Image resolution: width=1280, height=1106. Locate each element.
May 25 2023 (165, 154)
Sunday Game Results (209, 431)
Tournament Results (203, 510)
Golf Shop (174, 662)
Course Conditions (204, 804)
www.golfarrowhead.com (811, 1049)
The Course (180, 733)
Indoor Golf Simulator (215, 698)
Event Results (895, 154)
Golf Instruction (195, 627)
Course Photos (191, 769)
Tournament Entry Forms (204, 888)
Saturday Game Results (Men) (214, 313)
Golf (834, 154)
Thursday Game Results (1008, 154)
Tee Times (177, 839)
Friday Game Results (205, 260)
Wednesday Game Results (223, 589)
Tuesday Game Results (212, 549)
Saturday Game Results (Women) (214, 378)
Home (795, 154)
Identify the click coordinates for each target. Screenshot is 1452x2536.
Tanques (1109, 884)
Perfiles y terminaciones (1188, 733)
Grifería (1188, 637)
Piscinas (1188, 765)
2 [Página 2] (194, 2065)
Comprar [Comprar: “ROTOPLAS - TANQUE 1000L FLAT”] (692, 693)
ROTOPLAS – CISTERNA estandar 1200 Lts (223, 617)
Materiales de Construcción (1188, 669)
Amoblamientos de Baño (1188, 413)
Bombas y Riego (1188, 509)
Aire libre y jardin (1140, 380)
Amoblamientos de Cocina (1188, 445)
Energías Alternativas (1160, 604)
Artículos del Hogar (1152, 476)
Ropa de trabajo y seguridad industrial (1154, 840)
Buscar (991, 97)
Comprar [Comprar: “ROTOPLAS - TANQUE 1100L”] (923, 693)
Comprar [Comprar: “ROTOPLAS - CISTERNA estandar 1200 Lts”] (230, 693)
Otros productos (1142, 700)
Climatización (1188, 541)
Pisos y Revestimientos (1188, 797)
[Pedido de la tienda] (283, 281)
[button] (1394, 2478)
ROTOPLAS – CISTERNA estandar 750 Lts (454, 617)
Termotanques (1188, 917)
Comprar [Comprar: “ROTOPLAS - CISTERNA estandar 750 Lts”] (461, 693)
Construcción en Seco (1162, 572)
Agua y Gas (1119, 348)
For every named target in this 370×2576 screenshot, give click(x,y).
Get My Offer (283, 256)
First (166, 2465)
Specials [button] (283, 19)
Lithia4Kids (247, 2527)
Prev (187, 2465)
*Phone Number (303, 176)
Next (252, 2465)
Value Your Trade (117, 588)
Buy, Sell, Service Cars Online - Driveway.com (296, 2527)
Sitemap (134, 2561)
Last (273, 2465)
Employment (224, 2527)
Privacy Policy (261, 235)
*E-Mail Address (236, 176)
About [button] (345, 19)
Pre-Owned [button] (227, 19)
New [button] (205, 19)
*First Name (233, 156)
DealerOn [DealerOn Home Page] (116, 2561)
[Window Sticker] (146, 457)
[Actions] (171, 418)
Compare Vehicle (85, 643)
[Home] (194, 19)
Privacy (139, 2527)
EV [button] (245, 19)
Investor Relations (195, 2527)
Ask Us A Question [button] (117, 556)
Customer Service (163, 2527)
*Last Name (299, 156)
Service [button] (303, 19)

########

In full and without alteration, reproduce the records above.

Image resolution: width=1280, height=1106. Locate each element.
May 25 2023 (165, 154)
Sunday Game Results (209, 431)
Tournament Results (203, 510)
Golf Shop (174, 662)
Course Conditions (204, 804)
www.golfarrowhead.com (811, 1049)
The Course (180, 733)
Indoor Golf Simulator (215, 698)
Event Results (895, 154)
Golf Instruction (195, 627)
Course Photos (191, 769)
Tournament Entry Forms (204, 888)
Saturday Game Results (Men) (214, 313)
Golf (834, 154)
Thursday Game Results (1008, 154)
Tee Times (177, 839)
Friday Game Results (205, 260)
Wednesday Game Results (223, 589)
Tuesday Game Results (212, 549)
Saturday Game Results (Women) (214, 378)
Home (795, 154)
Identify the click coordinates for each target. Screenshot is 1452x2536.
Tanques (1109, 884)
Perfiles y terminaciones (1188, 733)
Grifería (1188, 637)
Piscinas (1188, 765)
2 [Página 2] (194, 2065)
Comprar [Comprar: “ROTOPLAS - TANQUE 1000L FLAT”] (692, 693)
ROTOPLAS – CISTERNA estandar 1200 Lts (223, 617)
Materiales de Construcción (1188, 669)
Amoblamientos de Baño (1188, 413)
Bombas y Riego (1188, 509)
Aire libre y jardin (1140, 380)
Amoblamientos de Cocina (1188, 445)
Energías Alternativas (1160, 604)
Artículos del Hogar (1152, 476)
Ropa de trabajo y seguridad industrial (1154, 840)
Buscar (991, 97)
Comprar [Comprar: “ROTOPLAS - TANQUE 1100L”] (923, 693)
Comprar [Comprar: “ROTOPLAS - CISTERNA estandar 1200 Lts”] (230, 693)
Otros productos (1142, 700)
Climatización (1188, 541)
Pisos y Revestimientos (1188, 797)
[Pedido de la tienda] (283, 281)
[button] (1394, 2478)
ROTOPLAS – CISTERNA estandar 750 Lts (454, 617)
Termotanques (1188, 917)
Comprar [Comprar: “ROTOPLAS - CISTERNA estandar 750 Lts”] (461, 693)
Construcción en Seco (1162, 572)
Agua y Gas (1119, 348)
For every named target in this 370×2576 screenshot, give click(x,y).
Get My Offer (283, 256)
First (166, 2465)
Specials [button] (283, 19)
Lithia4Kids (247, 2527)
Prev (187, 2465)
*Phone Number (303, 176)
Next (252, 2465)
Value Your Trade (117, 588)
Buy, Sell, Service Cars Online - Driveway.com (296, 2527)
Sitemap (134, 2561)
Last (273, 2465)
Employment (224, 2527)
Privacy Policy (261, 235)
*E-Mail Address (236, 176)
About [button] (345, 19)
Pre-Owned [button] (227, 19)
New [button] (205, 19)
*First Name (233, 156)
DealerOn [DealerOn Home Page] (116, 2561)
[Window Sticker] (146, 457)
[Actions] (171, 418)
Compare Vehicle (85, 643)
[Home] (194, 19)
Privacy (139, 2527)
EV [button] (245, 19)
Investor Relations (195, 2527)
Ask Us A Question [button] (117, 556)
Customer Service (163, 2527)
*Last Name (299, 156)
Service [button] (303, 19)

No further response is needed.